Dirjen  Bina Keuangan Daerah Kemendagri Agus Fatoni memberikan keterangan pers usai membuka Rapat Koordinasi Nasional (Rakornas) Pengelolaan Pendapatan Daerah di Grand Sahid Jaya Hotel, Jakarta.
Dirjen Bina Keuangan Daerah Kemendagri Agus Fatoni memberikan keterangan pers usai membuka Rapat Koordinasi Nasional (Rakornas) Pengelolaan Pendapatan Daerah di Grand Sahid Jaya Hotel, Jakarta. [Puspen Kemendagri]
News

Kemendagri Dorong Pemda Aktif Cari Alternatif Pendanaan Pembangunan

Limawaktu.id, JAKARTA – Direktur Jenderal (Dirjen) Bina Keuangan Daerah (Keuda) Kementerian Dalam Negeri (Kemendagri), Agus Fatoni, menegaskan bahwa pemerintah daerah (Pemda) tidak boleh lagi bersikap pasif dalam mengelola anggaran. Menghadapi ketidakpastian global serta keterbatasan ruang fiskal, daerah diwajibkan untuk aktif mencari alternatif pendanaan pembangunan di luar dana transfer pusat melalui skema creative financing.

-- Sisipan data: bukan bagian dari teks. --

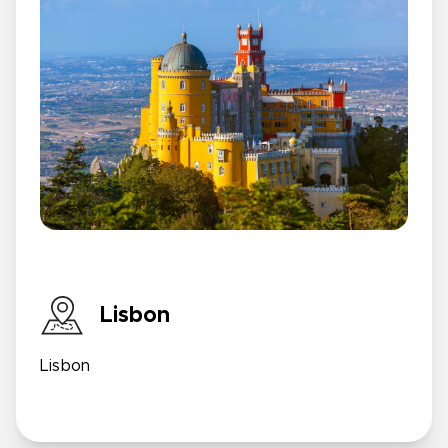
Lisbon
Lisbon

"Kalau kita ingin menghasilkan sesuatu yang berbeda, maka harus dilakukan dengan cara yang berbeda. Jika daerah ingin mandiri dan memiliki kekuatan fiskal yang lebih baik, maka terobosan dan inovasi adalah kuncinya," ujar Agus Fatoni saat memberikan pengarahan dalam Rapat Koordinasi Nasional (Rakornas) Pengelolaan Pendapatan Daerah di Grand Sahid Jaya Hotel, Jakarta.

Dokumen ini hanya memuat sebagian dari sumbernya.